Professionally Manufactured Designer Bathrooms Fitted By Master Craftsmen To Exacting Standards.
Bathrooms Leicester For The Cheapest And Best.
Contracts Can Be Undertaken On Behalf Of Builders Or Home Improvement Companies Or For Commercial Or Domestic Customers
British Standard Bathrooms Installed
We Can Supply To Your Own Specification Or Complete Your Project From Start To Finish
Phone Bathrooms Leicester Free On 0800 8818103
We Are Particularly Pleased To Offer
Special Consideration For Listed Buildings
Contract Fitting Designer Bathrooms and Specialised Fitting
Specialised Bathrooms for Retail Premises Pubs and Clubs
FREE PHONE BATHROOMS LEICESTER ON
0800 881 8103
BATHROOMS LEICESTER Acknowledge Wilkipedia for the following information
According to Geoffrey of Monmouth, a mythical king of the Britons King Leir founded the city of Kaerleir ('Leir's chester' – i.e. fortified town). Even today the name of the city in the Welsh language is Caerlŷr. Leir was supposedly buried by Queen Cordelia in a chamber beneath the River Soar near the city dedicated to the Roman god Janus, and every year people celebrated his feast-day near Leir's tomb.
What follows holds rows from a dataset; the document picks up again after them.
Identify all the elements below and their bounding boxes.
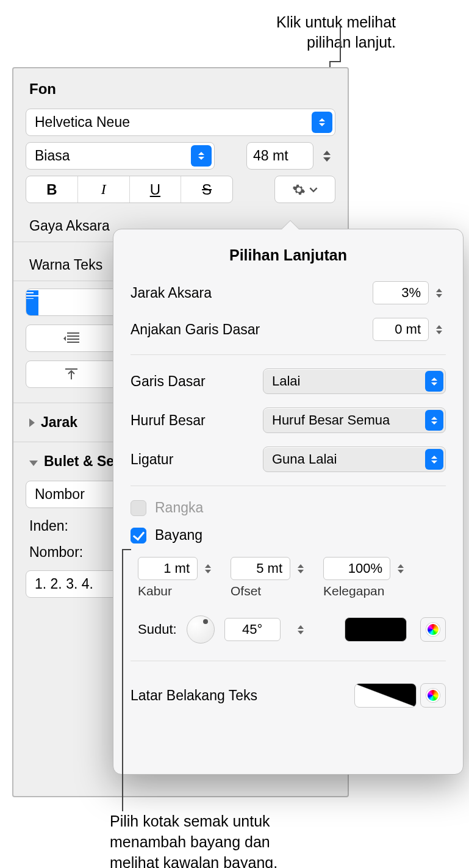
indent-button[interactable] xyxy=(26,325,117,352)
bold-button[interactable]: B xyxy=(26,176,78,203)
baseline-shift-value: 0 mt xyxy=(395,321,421,337)
callout-leader-line xyxy=(340,24,341,61)
triangle-right-icon xyxy=(29,414,35,431)
valign-top-icon xyxy=(64,367,79,382)
chevron-down-icon xyxy=(309,185,318,194)
shadow-opacity-label: Kelegapan xyxy=(323,584,384,598)
char-spacing-field[interactable]: 3% xyxy=(373,281,429,304)
outline-checkbox[interactable] xyxy=(131,500,146,516)
shadow-opacity-value: 100% xyxy=(348,561,382,576)
bullets-label: Bulet & Se xyxy=(44,453,114,470)
strikethrough-button[interactable]: S xyxy=(181,176,232,203)
callout-shadow-checkbox: Pilih kotak semak untuk menambah bayang … xyxy=(110,811,277,868)
align-left-icon xyxy=(26,289,38,299)
italic-button[interactable]: I xyxy=(78,176,130,203)
font-style-select[interactable]: Biasa xyxy=(26,142,215,170)
shadow-angle-label: Sudut: xyxy=(138,622,177,637)
shadow-color-picker-button[interactable] xyxy=(420,617,446,642)
advanced-options-popover: Pilihan Lanjutan Jarak Aksara 3% Anjakan… xyxy=(113,229,464,775)
font-size-field[interactable]: 48 mt xyxy=(246,142,313,170)
divider xyxy=(131,661,446,661)
ligature-value: Guna Lalai xyxy=(272,451,337,467)
chevron-updown-icon xyxy=(425,449,443,470)
char-spacing-stepper[interactable] xyxy=(432,281,446,304)
callout-leader-line xyxy=(329,61,341,62)
shadow-angle-stepper[interactable] xyxy=(294,618,307,641)
callout-leader-line xyxy=(122,549,123,811)
caps-label: Huruf Besar xyxy=(131,412,263,429)
shadow-checkbox[interactable] xyxy=(131,528,146,543)
triangle-down-icon xyxy=(29,453,38,470)
baseline-shift-field[interactable]: 0 mt xyxy=(373,318,429,341)
shadow-angle-dial[interactable] xyxy=(187,615,215,644)
indent-label: Inden: xyxy=(29,518,68,534)
chevron-down-icon xyxy=(436,331,442,334)
chevron-up-icon xyxy=(323,151,331,155)
divider xyxy=(131,354,446,355)
indent-icon xyxy=(63,332,79,345)
shadow-offset-value: 5 mt xyxy=(256,561,282,576)
shadow-angle-field[interactable]: 45° xyxy=(224,618,281,641)
number-label: Nombor: xyxy=(29,544,83,561)
chevron-up-icon xyxy=(436,325,442,329)
chevron-down-icon xyxy=(436,294,442,298)
font-section-title: Fon xyxy=(26,81,335,98)
shadow-opacity-stepper[interactable] xyxy=(394,557,407,580)
chevron-down-icon xyxy=(323,157,331,162)
align-left-button[interactable] xyxy=(26,289,38,315)
chevron-updown-icon xyxy=(312,112,332,133)
popover-title: Pilihan Lanjutan xyxy=(131,246,446,264)
baseline-select[interactable]: Lalai xyxy=(263,368,446,394)
shadow-blur-label: Kabur xyxy=(138,584,172,598)
shadow-angle-value: 45° xyxy=(242,622,262,637)
font-family-value: Helvetica Neue xyxy=(35,114,130,131)
gear-icon xyxy=(292,183,306,196)
callout-leader-line xyxy=(122,549,131,550)
list-type-value: Nombor xyxy=(35,486,85,503)
color-wheel-icon xyxy=(426,689,440,702)
underline-button[interactable]: U xyxy=(130,176,182,203)
spacing-label: Jarak xyxy=(41,414,77,431)
ligature-select[interactable]: Guna Lalai xyxy=(263,447,446,472)
shadow-blur-field[interactable]: 1 mt xyxy=(138,557,198,580)
caps-value: Huruf Besar Semua xyxy=(272,412,390,428)
font-size-value: 48 mt xyxy=(253,148,288,164)
font-size-stepper[interactable] xyxy=(318,142,335,170)
shadow-label: Bayang xyxy=(155,527,202,543)
baseline-label: Garis Dasar xyxy=(131,373,263,390)
caps-select[interactable]: Huruf Besar Semua xyxy=(263,407,446,433)
chevron-updown-icon xyxy=(191,145,212,167)
shadow-offset-stepper[interactable] xyxy=(294,557,307,580)
divider xyxy=(131,486,446,486)
font-family-select[interactable]: Helvetica Neue xyxy=(26,109,335,136)
shadow-blur-value: 1 mt xyxy=(163,561,190,576)
chevron-updown-icon xyxy=(425,410,443,431)
outline-label: Rangka xyxy=(155,500,203,516)
chevron-up-icon xyxy=(436,289,442,292)
baseline-shift-stepper[interactable] xyxy=(432,318,446,341)
ligature-label: Ligatur xyxy=(131,451,263,468)
text-background-label: Latar Belakang Teks xyxy=(131,687,257,704)
vertical-align-top-button[interactable] xyxy=(26,360,117,388)
char-spacing-value: 3% xyxy=(401,285,421,301)
shadow-color-well[interactable] xyxy=(345,617,407,642)
shadow-blur-stepper[interactable] xyxy=(201,557,215,580)
shadow-offset-label: Ofset xyxy=(231,584,261,598)
char-spacing-label: Jarak Aksara xyxy=(131,285,373,301)
callout-advanced-options: Klik untuk melihat pilihan lanjut. xyxy=(276,12,396,52)
chevron-updown-icon xyxy=(425,371,443,392)
font-style-value: Biasa xyxy=(35,148,70,164)
advanced-options-button[interactable] xyxy=(274,176,335,203)
text-bg-color-well[interactable] xyxy=(354,683,417,708)
color-wheel-icon xyxy=(426,623,440,636)
baseline-shift-label: Anjakan Garis Dasar xyxy=(131,321,373,338)
numbering-format-value: 1. 2. 3. 4. xyxy=(35,576,93,592)
shadow-controls: 1 mt Kabur 5 mt Ofset 100% Kelegapa xyxy=(138,554,446,598)
text-bg-color-picker-button[interactable] xyxy=(420,683,446,708)
shadow-offset-field[interactable]: 5 mt xyxy=(231,557,290,580)
baseline-value: Lalai xyxy=(272,373,300,389)
shadow-opacity-field[interactable]: 100% xyxy=(323,557,390,580)
text-style-segment: B I U S xyxy=(26,176,233,203)
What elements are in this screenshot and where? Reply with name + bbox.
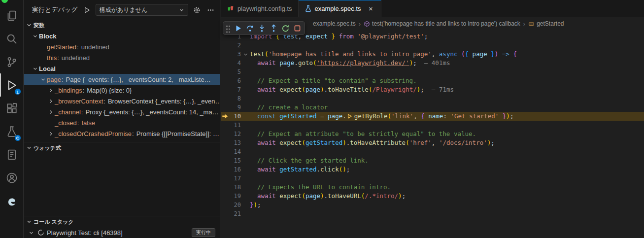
- glyph-margin[interactable]: [221, 121, 229, 130]
- code-line[interactable]: 19 await expect(page).toHaveURL(/.*intro…: [221, 192, 644, 201]
- debug-settings-button[interactable]: [191, 4, 202, 15]
- variable-row[interactable]: page:Page {_events: {…}, _eventsCount: 2…: [24, 74, 220, 85]
- code-line[interactable]: 13 await expect(getStarted).toHaveAttrib…: [221, 138, 644, 147]
- code-editor[interactable]: 1import { test, expect } from '@playwrig…: [221, 30, 644, 238]
- line-number: 21: [229, 209, 241, 218]
- watch-section-header[interactable]: ウォッチ式: [24, 142, 220, 153]
- tab-playwright-config-ts[interactable]: playwright.config.ts: [221, 0, 299, 17]
- glyph-margin[interactable]: [221, 50, 229, 59]
- clock-icon: [16, 136, 20, 140]
- breadcrumb-item[interactable]: getStarted: [528, 20, 564, 27]
- glyph-margin[interactable]: [221, 147, 229, 156]
- chevron-icon[interactable]: [47, 88, 55, 93]
- more-actions-button[interactable]: [205, 4, 216, 15]
- glyph-margin[interactable]: [221, 94, 229, 103]
- breadcrumb-item[interactable]: example.spec.ts: [313, 20, 356, 27]
- debug-step-out-button[interactable]: [268, 22, 279, 34]
- glyph-margin[interactable]: [221, 59, 229, 68]
- code-line[interactable]: 4 await page.goto('https://playwright.de…: [221, 59, 644, 68]
- variable-row[interactable]: _closedOrCrashedPromise:Promise {[[Promi…: [24, 128, 220, 139]
- variables-section-header[interactable]: 変数: [24, 20, 220, 31]
- debug-toolbar: [223, 21, 305, 35]
- drag-handle[interactable]: [226, 24, 230, 33]
- code-line[interactable]: 16 await getStarted.click();: [221, 165, 644, 174]
- glyph-margin[interactable]: [221, 192, 229, 201]
- glyph-margin[interactable]: [221, 41, 229, 50]
- glyph-margin[interactable]: [221, 85, 229, 94]
- chevron-icon[interactable]: [39, 77, 47, 82]
- callstack-session-row[interactable]: Playwright Test: cli [46398] 実行中: [24, 227, 220, 238]
- activity-search[interactable]: [0, 27, 24, 50]
- search-icon: [6, 33, 18, 45]
- glyph-margin[interactable]: [221, 103, 229, 112]
- code-line[interactable]: 17: [221, 174, 644, 183]
- fold-chevron-icon[interactable]: [241, 50, 250, 59]
- chevron-icon[interactable]: [31, 34, 39, 39]
- activity-testing[interactable]: [0, 120, 24, 143]
- glyph-margin[interactable]: [221, 174, 229, 183]
- variable-row[interactable]: this:undefined: [24, 52, 220, 63]
- chevron-icon[interactable]: [47, 131, 55, 136]
- variable-row[interactable]: _channel:Proxy {_events: {…}, _eventsCou…: [24, 106, 220, 117]
- debug-restart-button[interactable]: [279, 22, 291, 34]
- code-line[interactable]: 6 // Expect a title "to contain" a subst…: [221, 76, 644, 85]
- code-line[interactable]: 14: [221, 147, 644, 156]
- glyph-margin[interactable]: [221, 130, 229, 138]
- activity-edge[interactable]: [0, 189, 24, 212]
- callstack-section-header[interactable]: コール スタック: [24, 216, 220, 227]
- glyph-margin[interactable]: [221, 209, 229, 218]
- glyph-margin[interactable]: [221, 138, 229, 147]
- variable-row[interactable]: _browserContext:BrowserContext {_events:…: [24, 96, 220, 106]
- debug-config-dropdown[interactable]: 構成がありません: [96, 4, 188, 16]
- activity-notebook[interactable]: [0, 143, 24, 166]
- current-frame-glyph[interactable]: [221, 112, 229, 121]
- activity-source-control[interactable]: [0, 50, 24, 73]
- glyph-margin[interactable]: [221, 183, 229, 192]
- tab-example-spec-ts[interactable]: example.spec.ts×: [299, 0, 381, 17]
- code-line[interactable]: 15 // Click the get started link.: [221, 156, 644, 165]
- code-line[interactable]: 9 // create a locator: [221, 103, 644, 112]
- debug-stop-button[interactable]: [291, 22, 303, 34]
- start-debugging-button[interactable]: [82, 4, 93, 15]
- variable-row[interactable]: getStarted:undefined: [24, 41, 220, 52]
- debug-continue-button[interactable]: [232, 22, 244, 34]
- code-line[interactable]: 8: [221, 94, 644, 103]
- debug-step-over-button[interactable]: [244, 22, 256, 34]
- code-line[interactable]: 20});: [221, 201, 644, 209]
- activity-account[interactable]: [0, 166, 24, 189]
- fold-margin: [241, 94, 250, 103]
- glyph-margin[interactable]: [221, 201, 229, 209]
- stackframe-arrow-icon: [222, 113, 229, 120]
- gear-icon: [193, 6, 201, 14]
- glyph-margin[interactable]: [221, 156, 229, 165]
- code-line[interactable]: 12 // Expect an attribute "to be strictl…: [221, 130, 644, 138]
- code-line[interactable]: 21: [221, 209, 644, 218]
- chevron-icon[interactable]: [47, 109, 55, 115]
- glyph-margin[interactable]: [221, 165, 229, 174]
- vscode-window: 1 実行とデバッグ 構成がありません 変数 BlockgetStarted: [0, 0, 644, 238]
- chevron-icon[interactable]: [47, 99, 55, 104]
- activity-explorer[interactable]: [0, 4, 24, 27]
- close-icon[interactable]: ×: [367, 5, 375, 12]
- code-line[interactable]: 3test('homepage has title and links to i…: [221, 50, 644, 59]
- glyph-margin[interactable]: [221, 76, 229, 85]
- activity-run-debug[interactable]: 1: [0, 73, 24, 97]
- scope-row[interactable]: Block: [24, 31, 220, 41]
- code-line[interactable]: 7 await expect(page).toHaveTitle(/Playwr…: [221, 85, 644, 94]
- code-line[interactable]: 18 // Expects the URL to contain intro.: [221, 183, 644, 192]
- glyph-margin[interactable]: [221, 68, 229, 76]
- debug-step-into-button[interactable]: [256, 22, 268, 34]
- variable-row[interactable]: _closed:false: [24, 117, 220, 128]
- code-line[interactable]: 2: [221, 41, 644, 50]
- variable-row[interactable]: _bindings:Map(0) {size: 0}: [24, 85, 220, 96]
- fold-margin: [241, 138, 250, 147]
- code-line[interactable]: 11: [221, 121, 644, 130]
- breadcrumb-item[interactable]: test('homepage has title and links to in…: [364, 20, 520, 27]
- scope-row[interactable]: Local: [24, 63, 220, 74]
- code-line[interactable]: 5: [221, 68, 644, 76]
- chevron-icon[interactable]: [31, 66, 39, 71]
- chevron-icon[interactable]: [27, 230, 35, 236]
- code-line[interactable]: 10 const getStarted = page.getByRole('li…: [221, 112, 644, 121]
- activity-extensions[interactable]: [0, 97, 24, 120]
- step-over-icon: [246, 24, 254, 33]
William Shakespeare's King Lear is loosely based on this story and there is a statue of Lear in Watermead Country Park.  Roman The remains of the Roman baths at Jewry Wall The remains of the Roman baths at Jewry Wall Main article: Ratae Corieltauvorum Leicester is one of the oldest cities in England, with a history going back 2000 years. The city of Leicester was first known as Ratae Coritanorum and was inhabited by the Corieltauvi tribe. The Corieltauvi were a Celtic tribe and Leicester was the capital of a territory of what is now known as the East Midlands. The Roman city of Ratae Corieltauvorum was founded around AD 50 as a military settlement upon the Fosse Way Roman road. After the military departure, Ratae Corieltauvorum grew into an important trading centre and one of the largest towns in Roman Britain. The remains of the baths of Roman Leicester can be seen at the Jewry Wall and other Roman artefacts are displayed in the Jewry Wall Museum adjacent to the site.  Saxon and Viking Knowledge of the town in the 5th century is very patchy. Certainly there is some continuation of occupation of the town, though on a much reduced scale in the 5th and 6th centuries. Leicester was chosen as the centre of a bishopric (and therefore a city) in 679/80 which survived until the 9th century, when Leicester was captured by the Danes (Vikings) and became one of the five boroughs (fortified towns) of Danelaw, although this position was short lived. The Saxon Bishop of Leicester fled to Dorchester-on-Thames and Leicester was not to become a bishopric again until the 20th century. It is believed the name "Leicester" is derived from the words castra (camp) of the Ligore, meaning dwellers on the 'River Legro' (an early name for the River Soar). In the early 10th century it was recorded as Ligeraceaster = "the town of the Ligor people". The Domesday Book later recorded it as Ledecestre.
History of bathrooms .
Although it was not with hygiene in mind, the first records for the use of baths date back as far as 3000 B.C. At this time water had a strong religious value, being seen as a purifying element for both body and soul, and so it was not uncommon for people to be required to cleanse themselves before entering a sacred area. Baths are recorded as part of a village or town life throughout this period, with a split between steam baths in Europe and America and cold baths in Asia. Communal baths were erected in a distinctly separate area to the living quarters of the village, with a view to preventing evil spirits from entering the domestic quarters of a commune.